Sam Nicholson is close to agreeing a new contract with Hearts after talks with Tynecastle officials.
The 21-year-old will not play until January following knee surgery, by which time his long-term future could be finalised.
Nicholson’s current contract expires at the end of the season but discussions between Hearts, the player and his representatives have been positive. Head coach Robbie Neilson believes an agreement could happen in the near future.
“We have been talking and I don’t think we are too far away,” he said. “Sam has his head screwed on and his parents and agent realise that he needs to try and stay here and develop before he moves to England.”
Callum Paterson, Nicholson’s team-mate, is also out of contract next summer but will not sign a new deal. He sees his future in England.

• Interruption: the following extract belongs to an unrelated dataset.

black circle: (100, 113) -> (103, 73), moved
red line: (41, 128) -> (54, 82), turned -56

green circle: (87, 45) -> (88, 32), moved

“Callum is at a different stage of his career to Sam,” admitted Neilson. “Callum has played 150 games, is a full Scotland international and is 6ft 3in. He is physically ready to go and move. Sam is not quite there yet and he has another year to develop.”
Ahead of Hearts’ league meeting with St Johnstone at Tynecastle tomorrow, Neilson admitted clubs in England will also be monitoring the Perth club’s manager, Tommy Wright.

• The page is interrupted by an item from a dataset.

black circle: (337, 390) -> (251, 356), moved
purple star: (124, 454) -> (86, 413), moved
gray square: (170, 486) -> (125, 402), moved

The Northern Irishman has consistently kept St Johnstone in the top half of the Scottish Premiership during his three years in charge. Managing finances and keeping an experienced squad together will have earned him attention south of the Border, according to Neilson.

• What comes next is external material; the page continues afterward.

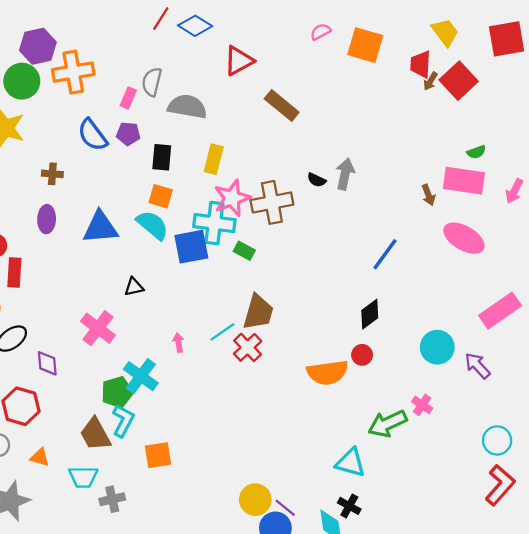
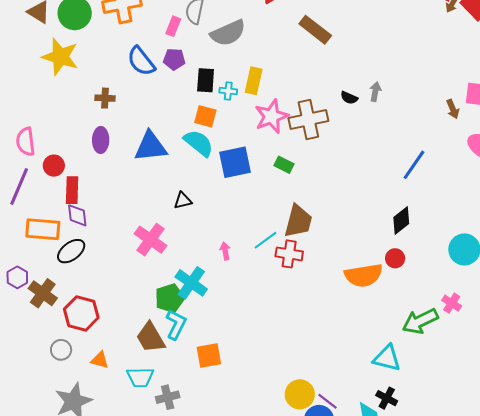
gray semicircle: (187, 107) -> (228, 33), turned 147
gray arrow: (345, 174) -> (375, 92), size x0.7
cyan cross: (214, 223) -> (228, 91), moved, size x0.5
red cross: (248, 347) -> (289, 254), turned -36
purple diamond: (47, 363) -> (77, 215), moved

“Tommy has done very well and I am sure there are teams looking at what he has achieved. I am sure there are teams having a think about taking him down south. The time has be right in football.
“You have to be doing well and it has to be the right club at the right time with the right style of football and the right chairman to work with.
“St Johnstone are an example of a team that Tommy has built over the past five or six years and there is continuity there.
“They have key players like Steven Anderson, Murray Davidson, Steven MacLean, Chris Millar, who have all been there for a long time and they all know what they are doing and it becomes second nature to them.
“St Johnstone are a good example of how, if you keep a group of players together, you can achieve.”